I trained a large teacher offline (full-context transformer/CNN with higher sample rates and extra features). I distilled into the student using a composite loss:

soft-label KL divergence (teacher logits, temp T=2–4)
hard-label cross-entropy (ground truth)
attention/feature-matching loss (match intermediate teacher activations)I weighted losses (example start: 0.6 KL, 0.3 CE, 0.1 feature) and tuned on a validation set. Temperature scaling and reliability diagrams helped calibrate the student’s confidence so the candidate score reflected true uncertainty.

Deferral strategy and practical KD tips

Calibrate a reject threshold (e.g., 0.6–0.8 initially) and run the verifier only on those segments — in practice this hit <15% of windows and saved battery. At scale:

balance classes (oversample REM/N3) to avoid bias toward N2.
augment with simulated motion, contact loss, and PPG gain/offset to close sim2real gaps.
use mixup/label smoothing and an entropy term to avoid mode collapse.
periodically re-distill with field-collected hard negatives to keep the student robust.
4

Training, Labels and Handling Limited Ground-Truth

Label collection strategy

I paired watch sensor streams with gold‑standard polysomnography (EEG, EOG, EMG) for a focused subset — about 300–500 hours across ~60–100 overnight studies using standard lab rigs (typical PSG systems). For scale I accepted weaker labels from phone apps (e.g., SleepCycle-style heuristics), user sleep diaries, and simple rules (long inactivity + HR drop → probable sleep) to cover thousands of nights.

Modeling label uncertainty

Sleep staging is noisy: different scorers disagree on micro-arousals and stage boundaries. I treated labels probabilistically:

averaged multi-rater annotations into soft targets;
applied label smoothing (0.05–0.1) to reduce overconfidence;
added a multi-rater loss term when multiple scorers existed, encouraging the model to match annotator distribution rather than a single hard label.

I also used teacher soft logits (KD) as an uncertainty-aware target when PSG was available.

Data augmentation and sim-to-real validation

To mimic wrist realities I injected:

motion spikes and band-limited motion profiles;
variable contact loss (random dropouts on PPG/ACCL channels);
SNR reduction and gain/offset shifts;
clock drift and packet loss patterns seen in production telemetry.

I validated sims by comparing SNR, dropout duration histograms, and false-detection cases against field logs from a beta cohort — if distributions diverged, I updated the simulator.

Class imbalance and cross-validation

REM/N3 are rare, so I combined:

class re-sampling (oversample REM/N3 windows);
focal loss for hard examples; and
staged loss weighting (stronger REM/N3 weight early, anneal later).

To avoid overfitting on limited PSG participants I used participant‑wise k‑fold CV and leave‑one‑subject‑out checks, ensuring no subject leakage between train/val.

Practical labeling checkpoints

My rule of thumb: aim for a few hundred PSG hours to get clinical fidelity; accept weak supervision once incremental PSG gains plateau.

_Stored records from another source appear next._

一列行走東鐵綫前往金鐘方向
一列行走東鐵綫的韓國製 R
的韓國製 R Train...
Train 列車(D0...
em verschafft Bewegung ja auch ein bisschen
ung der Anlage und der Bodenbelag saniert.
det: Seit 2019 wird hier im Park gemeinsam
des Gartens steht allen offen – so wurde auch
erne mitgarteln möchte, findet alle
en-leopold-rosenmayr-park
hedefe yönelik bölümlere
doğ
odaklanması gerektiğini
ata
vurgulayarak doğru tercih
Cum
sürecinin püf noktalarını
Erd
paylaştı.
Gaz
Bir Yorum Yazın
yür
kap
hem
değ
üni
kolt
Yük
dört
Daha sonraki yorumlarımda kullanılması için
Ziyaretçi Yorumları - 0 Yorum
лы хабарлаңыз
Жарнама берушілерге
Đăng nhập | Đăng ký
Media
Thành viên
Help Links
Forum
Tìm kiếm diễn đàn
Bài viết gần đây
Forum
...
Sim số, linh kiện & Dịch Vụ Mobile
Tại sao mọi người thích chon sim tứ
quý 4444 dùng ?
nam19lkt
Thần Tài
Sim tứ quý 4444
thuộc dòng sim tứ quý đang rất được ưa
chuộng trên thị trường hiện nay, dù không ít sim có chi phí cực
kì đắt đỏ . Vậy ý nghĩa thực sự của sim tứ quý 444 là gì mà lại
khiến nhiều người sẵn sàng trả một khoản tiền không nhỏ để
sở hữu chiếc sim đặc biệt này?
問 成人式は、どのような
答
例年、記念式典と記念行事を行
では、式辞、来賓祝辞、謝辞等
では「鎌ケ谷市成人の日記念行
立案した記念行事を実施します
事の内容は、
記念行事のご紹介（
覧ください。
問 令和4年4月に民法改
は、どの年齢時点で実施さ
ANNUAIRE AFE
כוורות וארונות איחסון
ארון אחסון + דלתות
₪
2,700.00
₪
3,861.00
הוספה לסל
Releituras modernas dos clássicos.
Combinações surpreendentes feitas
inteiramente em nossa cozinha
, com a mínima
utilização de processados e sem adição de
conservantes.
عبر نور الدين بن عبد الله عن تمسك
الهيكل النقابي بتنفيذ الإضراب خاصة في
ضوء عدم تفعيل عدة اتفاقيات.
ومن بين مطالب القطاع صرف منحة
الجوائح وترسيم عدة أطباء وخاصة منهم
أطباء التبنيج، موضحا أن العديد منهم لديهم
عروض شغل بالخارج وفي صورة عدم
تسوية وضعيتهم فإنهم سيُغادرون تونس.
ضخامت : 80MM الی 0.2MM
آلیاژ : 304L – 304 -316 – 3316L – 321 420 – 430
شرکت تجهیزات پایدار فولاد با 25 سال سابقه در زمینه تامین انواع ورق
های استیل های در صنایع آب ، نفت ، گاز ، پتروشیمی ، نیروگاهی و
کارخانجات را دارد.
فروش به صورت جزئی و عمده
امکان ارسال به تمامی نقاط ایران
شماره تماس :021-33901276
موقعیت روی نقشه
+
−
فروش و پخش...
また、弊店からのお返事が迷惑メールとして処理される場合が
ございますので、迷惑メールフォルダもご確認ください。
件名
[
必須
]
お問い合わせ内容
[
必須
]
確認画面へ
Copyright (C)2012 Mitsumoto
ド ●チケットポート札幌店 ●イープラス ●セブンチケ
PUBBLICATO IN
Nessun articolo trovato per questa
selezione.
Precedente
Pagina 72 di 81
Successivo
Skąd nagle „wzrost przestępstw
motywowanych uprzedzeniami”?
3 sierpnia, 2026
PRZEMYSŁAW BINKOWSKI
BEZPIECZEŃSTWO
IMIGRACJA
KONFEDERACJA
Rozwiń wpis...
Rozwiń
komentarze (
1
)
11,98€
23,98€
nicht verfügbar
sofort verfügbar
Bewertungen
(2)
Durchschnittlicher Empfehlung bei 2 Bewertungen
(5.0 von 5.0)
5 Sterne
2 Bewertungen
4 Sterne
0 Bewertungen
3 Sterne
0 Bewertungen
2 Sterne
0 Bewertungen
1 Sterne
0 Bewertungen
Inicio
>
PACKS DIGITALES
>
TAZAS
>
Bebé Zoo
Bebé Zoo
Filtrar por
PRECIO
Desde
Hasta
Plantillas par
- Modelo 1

I only deployed augmentations after they matched production failure-mode statistics.

Next I’ll describe how I translated this training work into a tiny, efficient runtime — the on‑device optimizations that let the model run all night on a watch.

5

On-Device Optimization: Compression, Quantization and Runtime Tricks

I needed the model to live happily inside a watch CPU / low-power DSP budget, so I focused on aggressive, practical optimizations that preserved accuracy while cutting compute, memory, and heat.

Pruning: structured vs unstructured

I started with magnitude pruning. Unstructured (sparse) pruning gave good FLOP savings in theory but was a pain on tiny runtimes; structured pruning (remove channels/filters) produced immediate wall-clock wins on Cortex‑M and DSPs. My workflow: train → L1 channel ranking → prune a small percent (10–30%) → fine‑tune. That simple L1 channel pruning reduced conv cost by 2× with minimal metric loss.

Quantization and mixed precision

I tried both post‑training integer quantization and quantization‑aware training (QAT). Post‑training 8‑bit was fast but caused occasional metric drops in noisy wrist signals; QAT fixed most of those. For hotspot layers I used mixed precision (8‑bit for convs, 16‑bit accumulators or float for small normalization layers). Calibrate per‑layer using realistic noisy batches — it matters.

Choosing tiny blocks over big RNNs

Large RNNs/GRUs eat memory and have sequential latency. I used short temporal conv stacks and tiny transformer‑like attention bottlenecks (local attention, depthwise convs). These give parallelism, lower memory, and better quantization behavior on microcontrollers.

Converting to efficient runtimes

I exported to TFLite (full and micro) and tested CMSIS‑NN for Cortex cores; for vendor chips (Nordic nRF/Arm M33 or Ambiq Apollo) I also tried vendor SDKs for DSP kernels. Watch tip: inspect generated code — some exporters assume AVX during build; build on non-AVX CI or use cross-compiles.

Memory, streaming & battery-aware scheduling

Precompute features during low-power intervals, then run candidate model at fixed cadence (e.g., every 30–60s). Use overlap‑save streaming windows and only run the verifier when confidence is low or battery/time constraints allow.

Practical pitfalls & quick wins

Quantization surprises? Recalibrate with realistic noisy batches.
Export errors? AVX assumptions → rebuild toolchain or use Docker image without AVX.
Thermal throttling? Reduce runtime frequency and stagger verifier runs.

Big wins in one line:

prune channels by L1, calibrate per-layer on noisy batches, and add early‑exit heads for trivial epochs.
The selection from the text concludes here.